We’ll put this one in the category of “unexpected pairings” (sort of like pickles and peanut butter, or avocados and chocolate). We’re talking about blockchain and ESG.
Mining cryptocurrencies, which is tied to but is not the same as blockchain technology, uses enormous amounts of energy – Bitcoin mining takes more power than Finland uses annually –and is therefore not going to do well on any ESG scorecard. However, the underlying blockchain technology, which can be used to create a permanent record of all kinds of transactions, is a different story; it is now being put to use to measure and track carbon-cutting efforts.
A recent article by Commercial Observer (a leading commercial real estate media company) says that commercial property owners are exploring the use of blockchain technology to track and provide proof to investors, tenants and government entities of their progress with respect to meeting carbon reduction targets. Real estate companies recognize that decarbonizing their properties helps to maximize value of their investments, and information transparency is an important part of that.
As the article explains, probably the best-known developer pursuing this concept is Brookfield Properties. In March, the company announced that its sister company, Brookfield Renewable Partners, will supply renewable electricity to the property developer’s 67-story, 2.1 million-square-foot office tower, One Manhattan West. This will be Brookfield’s first building in its New York City portfolio to be 100 % powered by renewable energy, and its energy sources will be tracked on the blockchain. Other major landlords and companies are doing something similar.
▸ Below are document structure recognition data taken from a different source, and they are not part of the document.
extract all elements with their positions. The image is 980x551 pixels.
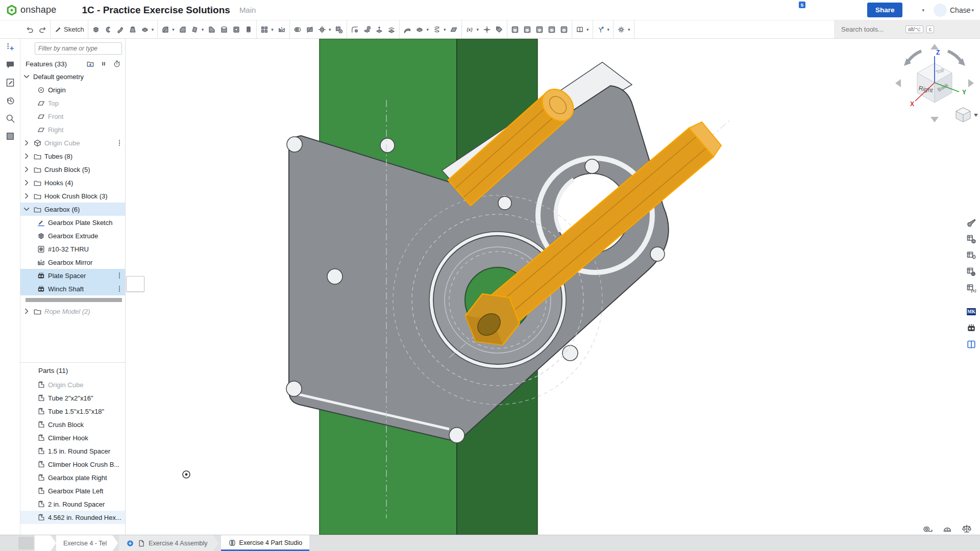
notifications-button[interactable]: 5 <box>790 4 802 16</box>
replace-face-button[interactable] <box>385 23 398 36</box>
feature-row-default-geometry[interactable]: Default geometry <box>20 70 125 83</box>
mate-connector-button[interactable] <box>481 23 493 36</box>
angle-tool-button[interactable] <box>941 522 953 535</box>
part-row-tube-2-x2-x16[interactable]: Tube 2"x2"x16" <box>20 391 125 405</box>
feature-row-origin-cube[interactable]: Origin Cube <box>20 136 125 149</box>
thread-button[interactable] <box>242 23 255 36</box>
part-row-1-5-in-round-spacer[interactable]: 1.5 in. Round Spacer <box>20 444 125 458</box>
onshape-logo[interactable]: onshape <box>6 5 56 16</box>
history-button[interactable] <box>4 95 16 106</box>
main-menu-button[interactable] <box>61 4 74 16</box>
thicken-button[interactable]: ▾ <box>139 23 156 36</box>
tab-exercise-4-part-studio[interactable]: Exercise 4 Part Studio <box>221 535 310 551</box>
linear-pattern-button[interactable]: ▾ <box>258 23 276 36</box>
app-store-button[interactable] <box>828 4 841 16</box>
redo-button[interactable] <box>36 23 48 36</box>
material-library-button[interactable]: ▾ <box>574 23 591 36</box>
search-tools-box[interactable]: alt/⌥ c <box>834 20 980 38</box>
featurescript-notices-button[interactable] <box>770 4 782 16</box>
rollback-history-button[interactable] <box>113 60 121 68</box>
modify-fillet-button[interactable] <box>349 23 361 36</box>
feature-row-tubes-8[interactable]: Tubes (8) <box>20 149 125 163</box>
custom-feature-2-button[interactable] <box>521 23 533 36</box>
feature-row-hook-crush-block-3[interactable]: Hook Crush Block (3) <box>20 189 125 203</box>
part-row-4-562-in-rounded-hex[interactable]: 4.562 in. Rounded Hex... <box>20 511 125 524</box>
feature-row-origin[interactable]: Origin <box>20 83 125 96</box>
tasks-button[interactable] <box>809 4 821 16</box>
robot-builder-app-button[interactable] <box>965 321 978 335</box>
learn-button[interactable] <box>848 4 860 16</box>
offset-surface-button[interactable] <box>401 23 413 36</box>
search-features-button[interactable] <box>4 113 16 124</box>
fill-surface-button[interactable] <box>448 23 460 36</box>
find-in-tabs-button[interactable] <box>0 535 17 551</box>
split-button[interactable] <box>304 23 316 36</box>
rotate-right-arrow[interactable] <box>968 79 974 87</box>
feature-row-winch-shaft[interactable]: Winch Shaft <box>20 282 125 295</box>
feature-row-front[interactable]: Front <box>20 110 125 123</box>
helix-button[interactable]: ▾ <box>431 23 448 36</box>
feature-row-rope-model-2[interactable]: Rope Model (2) <box>20 305 125 318</box>
part-row-origin-cube[interactable]: Origin Cube <box>20 378 125 391</box>
part-row-tube-1-5-x1-5-x18[interactable]: Tube 1.5"x1.5"x18" <box>20 405 125 418</box>
variables-table-button[interactable]: (x) <box>965 282 978 295</box>
view-options-button[interactable] <box>956 108 978 122</box>
drag-handle-icon[interactable] <box>116 139 123 147</box>
named-views-button[interactable]: ▾ <box>595 23 612 36</box>
comments-button[interactable] <box>4 59 16 70</box>
hole-table-button[interactable] <box>965 265 978 279</box>
extrude-button[interactable] <box>90 23 102 36</box>
copy-link-button[interactable] <box>261 5 271 15</box>
rotate-cw-arrow[interactable] <box>948 51 965 66</box>
learning-center-button[interactable] <box>276 4 288 16</box>
part-row-climber-hook[interactable]: Climber Hook <box>20 431 125 444</box>
feature-row-gearbox-extrude[interactable]: Gearbox Extrude <box>20 229 125 242</box>
shell-button[interactable] <box>218 23 230 36</box>
custom-feature-5-button[interactable] <box>558 23 570 36</box>
move-face-button[interactable] <box>373 23 385 36</box>
custom-feature-3-button[interactable] <box>533 23 546 36</box>
tag-button[interactable] <box>493 23 505 36</box>
part-row-gearbox-plate-left[interactable]: Gearbox Plate Left <box>20 484 125 497</box>
hole-button[interactable] <box>230 23 242 36</box>
part-row-climber-hook-crush-b[interactable]: Climber Hook Crush B... <box>20 458 125 471</box>
fillet-button[interactable]: ▾ <box>159 23 177 36</box>
rotate-left-arrow[interactable] <box>895 79 901 87</box>
share-button[interactable]: Share <box>867 3 903 17</box>
feature-row-gearbox-mirror[interactable]: Gearbox Mirror <box>20 256 125 269</box>
drag-handle-icon[interactable] <box>116 285 123 293</box>
insert-item-button[interactable] <box>4 41 16 53</box>
drag-handle-icon[interactable] <box>116 271 123 280</box>
feature-row-hooks-4[interactable]: Hooks (4) <box>20 176 125 189</box>
search-tools-input[interactable] <box>841 26 902 33</box>
filter-funnel-icon[interactable] <box>24 44 32 53</box>
part-row-2-in-round-spacer[interactable]: 2 in. Round Spacer <box>20 497 125 511</box>
mkcad-app-button[interactable]: MK <box>965 305 978 318</box>
library-app-button[interactable] <box>965 338 978 351</box>
model-viewport[interactable] <box>0 39 980 535</box>
feature-row-gearbox-plate-sketch[interactable]: Gearbox Plate Sketch <box>20 216 125 229</box>
undo-button[interactable] <box>24 23 36 36</box>
delete-part-button[interactable] <box>333 23 345 36</box>
document-notes-button[interactable] <box>4 77 16 88</box>
rotate-ccw-arrow[interactable] <box>904 51 921 66</box>
chevron-down-icon[interactable] <box>28 366 36 374</box>
boolean-button[interactable] <box>291 23 304 36</box>
part-row-gearbox-plate-right[interactable]: Gearbox plate Right <box>20 471 125 484</box>
suppress-button[interactable] <box>100 60 108 68</box>
parts-table-button[interactable] <box>965 233 978 246</box>
filter-input[interactable] <box>35 42 122 55</box>
new-folder-button[interactable] <box>86 60 94 68</box>
measure-tool-button[interactable] <box>922 522 934 535</box>
sketch-button[interactable]: Sketch <box>52 23 86 36</box>
rib-button[interactable] <box>206 23 218 36</box>
tab-document-home[interactable] <box>35 535 56 551</box>
draft-button[interactable]: ▾ <box>189 23 206 36</box>
feature-row-top[interactable]: Top <box>20 96 125 110</box>
custom-toolbox-button[interactable]: ▾ <box>615 23 632 36</box>
loft-button[interactable] <box>127 23 139 36</box>
tab-exercise-4-tel[interactable]: Exercise 4 - Tel <box>56 535 118 551</box>
feature-row-gearbox-6[interactable]: Gearbox (6) <box>20 203 125 216</box>
feature-row-10-32-thru[interactable]: #10-32 THRU <box>20 242 125 256</box>
rollback-bar[interactable] <box>20 295 125 305</box>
What, exactly, does that mean? In the article, the senior vice president of sustainability at Brookfield, Michael Daschle, explains. He observes that everyone wants a way to prove that statements they make about clean energy use are legitimate. Using blockchain technology, properties can back those claims with “detailed information about the source, amount, the date and quality” of a particular source of energy.
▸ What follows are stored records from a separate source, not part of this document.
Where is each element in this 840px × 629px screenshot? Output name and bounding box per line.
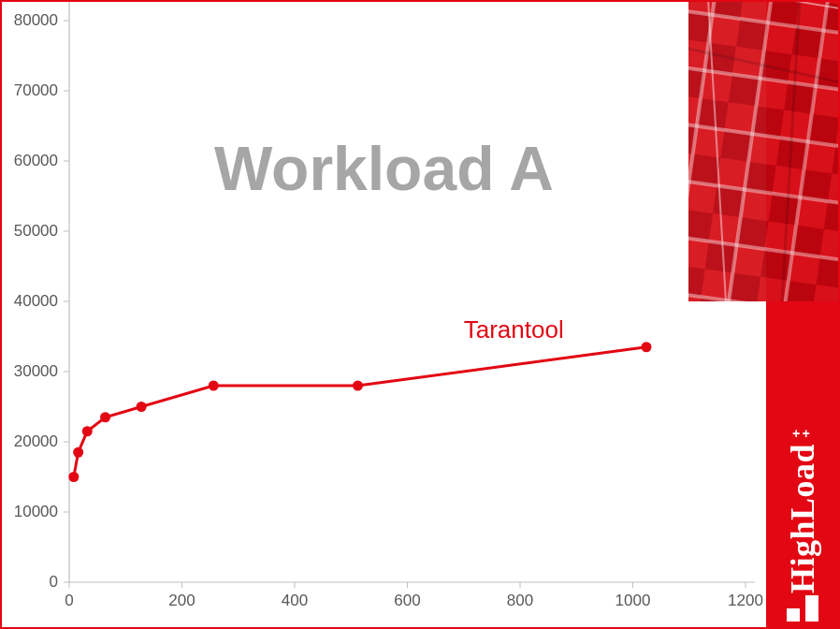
x-tick-label: 0 [46,592,93,610]
y-tick-label: 0 [2,573,58,592]
line-chart [2,2,770,629]
brand-name: HighLoad [786,444,819,593]
svg-point-22 [137,402,147,412]
svg-point-25 [641,342,651,352]
svg-point-20 [82,426,93,436]
x-tick-label: 600 [384,592,431,610]
svg-point-24 [353,381,363,391]
brand-logo: ++ HighLoad [766,427,838,622]
x-tick-label: 400 [271,592,318,610]
y-tick-label: 40000 [2,292,58,311]
series-label: Tarantool [464,315,564,344]
slide: Workload A Tarantool 0100002000030000400… [0,0,840,629]
x-tick-label: 200 [159,592,206,610]
y-tick-label: 80000 [2,11,58,30]
brand-superscript: ++ [792,427,812,442]
svg-point-18 [68,472,79,482]
x-tick-label: 1200 [722,592,769,610]
svg-point-19 [73,447,83,458]
chart-area: Workload A Tarantool 0100002000030000400… [2,2,766,627]
x-tick-label: 1000 [610,592,657,610]
y-tick-label: 50000 [2,222,58,241]
y-tick-label: 30000 [2,362,58,381]
sidebar: ++ HighLoad [766,2,838,627]
decorative-lattice-icon [688,0,840,301]
brand-bars-icon [787,595,818,622]
svg-point-23 [209,381,219,391]
y-tick-label: 10000 [2,503,58,521]
y-tick-label: 70000 [2,81,58,100]
y-tick-label: 60000 [2,152,58,170]
svg-point-21 [100,412,110,422]
y-tick-label: 20000 [2,432,58,451]
x-tick-label: 800 [497,592,543,610]
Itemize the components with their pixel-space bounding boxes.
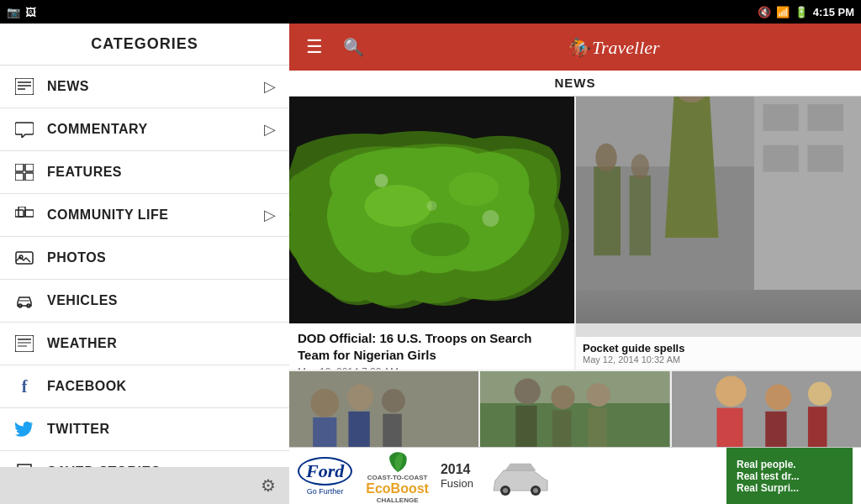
sidebar-items: NEWS ▷ COMMENTARY ▷ FEATURES bbox=[0, 66, 289, 467]
sidebar-item-facebook[interactable]: f FACEBOOK bbox=[0, 365, 289, 408]
article-main-date: May 13, 2014 7:22 AM bbox=[298, 366, 566, 370]
sidebar-item-photos[interactable]: PHOTOS bbox=[0, 237, 289, 280]
news-label: NEWS bbox=[47, 79, 264, 94]
challenge-text: CHALLENGE bbox=[377, 496, 419, 504]
community-label: COMMUNITY LIFE bbox=[47, 207, 264, 223]
svg-rect-40 bbox=[594, 166, 621, 255]
svg-point-29 bbox=[375, 174, 388, 187]
sidebar-title: CATEGORIES bbox=[91, 35, 198, 52]
svg-text:🏇: 🏇 bbox=[568, 36, 592, 59]
ford-logo: Ford bbox=[298, 457, 352, 486]
sidebar-item-saved-stories[interactable]: SAVED STORIES bbox=[0, 451, 289, 467]
svg-rect-37 bbox=[763, 145, 798, 172]
ad-right: Real people. Real test dr... Real Surpri… bbox=[726, 448, 853, 505]
logo: Traveller 🏇 bbox=[381, 30, 853, 64]
search-button[interactable]: 🔍 bbox=[335, 30, 372, 64]
article-small-2[interactable] bbox=[480, 371, 669, 447]
article-small-1[interactable] bbox=[289, 371, 478, 447]
article-main-title: DOD Official: 16 U.S. Troops on Search T… bbox=[298, 330, 566, 363]
logo-svg: Traveller 🏇 bbox=[567, 30, 668, 64]
facebook-icon: f bbox=[13, 377, 35, 396]
weather-label: WEATHER bbox=[47, 336, 276, 351]
article-side[interactable]: Pocket guide spells May 12, 2014 10:32 A… bbox=[576, 97, 861, 370]
eco-text: EcoBoost bbox=[366, 481, 429, 496]
sidebar-item-commentary[interactable]: COMMENTARY ▷ bbox=[0, 108, 289, 151]
svg-point-30 bbox=[483, 210, 499, 227]
wifi-icon: 📶 bbox=[776, 6, 790, 18]
mute-icon: 🔇 bbox=[758, 6, 771, 18]
commentary-label: COMMENTARY bbox=[47, 122, 264, 137]
svg-point-28 bbox=[411, 223, 470, 256]
photos-label: PHOTOS bbox=[47, 250, 276, 265]
sidebar: CATEGORIES NEWS ▷ COMMENTARY ▷ bbox=[0, 24, 289, 504]
svg-point-67 bbox=[503, 488, 508, 493]
news-bar: NEWS bbox=[289, 71, 861, 97]
article-side-caption: Pocket guide spells May 12, 2014 10:32 A… bbox=[576, 337, 861, 370]
svg-point-69 bbox=[533, 488, 538, 493]
svg-text:Traveller: Traveller bbox=[592, 37, 660, 58]
twitter-icon bbox=[13, 420, 35, 438]
status-bar-right: 🔇 📶 🔋 4:15 PM bbox=[758, 6, 854, 18]
community-arrow: ▷ bbox=[264, 206, 276, 224]
photos-icon bbox=[13, 249, 35, 267]
vehicles-label: VEHICLES bbox=[47, 293, 276, 308]
content-area: ☰ 🔍 Traveller 🏇 NEWS bbox=[289, 24, 861, 504]
svg-point-47 bbox=[347, 384, 373, 410]
svg-point-43 bbox=[631, 154, 649, 179]
svg-point-57 bbox=[587, 383, 610, 407]
sidebar-item-twitter[interactable]: TWITTER bbox=[0, 408, 289, 451]
article-small-3[interactable] bbox=[672, 371, 861, 447]
coast-text: COAST-TO-COAST bbox=[367, 474, 428, 481]
svg-point-60 bbox=[716, 376, 747, 407]
svg-rect-50 bbox=[383, 414, 402, 447]
status-bar: 📷 🖼 🔇 📶 🔋 4:15 PM bbox=[0, 0, 861, 24]
sidebar-item-weather[interactable]: WEATHER bbox=[0, 323, 289, 365]
svg-rect-35 bbox=[763, 104, 798, 131]
svg-rect-42 bbox=[630, 176, 651, 255]
svg-point-27 bbox=[449, 172, 499, 206]
sidebar-item-vehicles[interactable]: VEHICLES bbox=[0, 280, 289, 323]
ad-left: Ford Go Further COAST-TO-COAST EcoBoost … bbox=[298, 449, 554, 504]
sidebar-item-features[interactable]: FEATURES bbox=[0, 151, 289, 194]
status-bar-left: 📷 🖼 bbox=[7, 6, 36, 18]
features-label: FEATURES bbox=[47, 165, 276, 180]
news-arrow: ▷ bbox=[264, 77, 276, 96]
commentary-icon bbox=[13, 120, 35, 139]
car-icon bbox=[487, 455, 554, 497]
svg-rect-38 bbox=[807, 145, 843, 172]
svg-rect-54 bbox=[516, 406, 537, 447]
sidebar-item-news[interactable]: NEWS ▷ bbox=[0, 66, 289, 108]
svg-rect-65 bbox=[808, 407, 827, 447]
svg-rect-5 bbox=[25, 164, 34, 171]
article-main-image bbox=[289, 97, 574, 323]
commentary-arrow: ▷ bbox=[264, 120, 276, 139]
svg-rect-10 bbox=[25, 210, 34, 217]
model-area: 2014 Fusion bbox=[441, 462, 473, 490]
articles-row2 bbox=[289, 371, 861, 447]
ecoboost-area: COAST-TO-COAST EcoBoost CHALLENGE bbox=[366, 449, 429, 504]
sidebar-item-community[interactable]: COMMUNITY LIFE ▷ bbox=[0, 194, 289, 237]
ad-right-line3: Real Surpri... bbox=[737, 482, 843, 494]
article-side-image bbox=[576, 97, 861, 323]
notification-icon: 📷 bbox=[7, 6, 20, 18]
battery-icon: 🔋 bbox=[795, 6, 808, 18]
svg-rect-61 bbox=[716, 408, 742, 447]
svg-point-26 bbox=[365, 185, 432, 227]
settings-button[interactable]: ⚙ bbox=[261, 475, 276, 496]
svg-point-64 bbox=[808, 382, 832, 406]
article-side-title: Pocket guide spells bbox=[583, 342, 854, 354]
article-main[interactable]: DOD Official: 16 U.S. Troops on Search T… bbox=[289, 97, 574, 370]
article-main-info: DOD Official: 16 U.S. Troops on Search T… bbox=[289, 323, 574, 370]
main-container: CATEGORIES NEWS ▷ COMMENTARY ▷ bbox=[0, 24, 861, 504]
svg-rect-4 bbox=[15, 164, 24, 171]
ford-tagline: Go Further bbox=[307, 487, 344, 496]
ad-right-line2: Real test dr... bbox=[737, 470, 843, 482]
svg-rect-63 bbox=[765, 412, 786, 447]
menu-button[interactable]: ☰ bbox=[298, 29, 331, 65]
ad-banner: Ford Go Further COAST-TO-COAST EcoBoost … bbox=[289, 447, 861, 504]
svg-rect-6 bbox=[15, 173, 24, 181]
news-bar-label: NEWS bbox=[555, 76, 596, 90]
twitter-label: TWITTER bbox=[47, 422, 276, 437]
svg-point-45 bbox=[310, 389, 339, 417]
svg-rect-15 bbox=[15, 335, 34, 352]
Before blockchain technology, owners like Brookfield would have to check their monthly energy bill, then go to a state agency’s or Independent System Operator (ISO) website to try to figure out their renewable energy usage. Brookfield has partnered with and invested in Cleartrace, an Austin-based property tech startup that has created decarbonization software that provides verifiable proof of energy delivery hourly. This information, recorded on the blockchain, gives Brookfield “an immutable, auditable trail”. The technology could be used to support carbon credit exchanges: New York City’s Local Law 97 will fine owners of larger buildings for exceeding certain carbon emissions caps, takes effect in 2024.
This sounds like a great idea, and we are all in when it comes to using technology to generate better metrics about ESG investing (that goes for S and G, as well as E). We can envision using a similar concept to trace the origin of sustainable seafood and other food products to support biodiversity. One thought: companies that are using blockchain technology to support ESG might want to consider a PR campaign to distance themselves from crypto-mining’s offensive carbon footprint.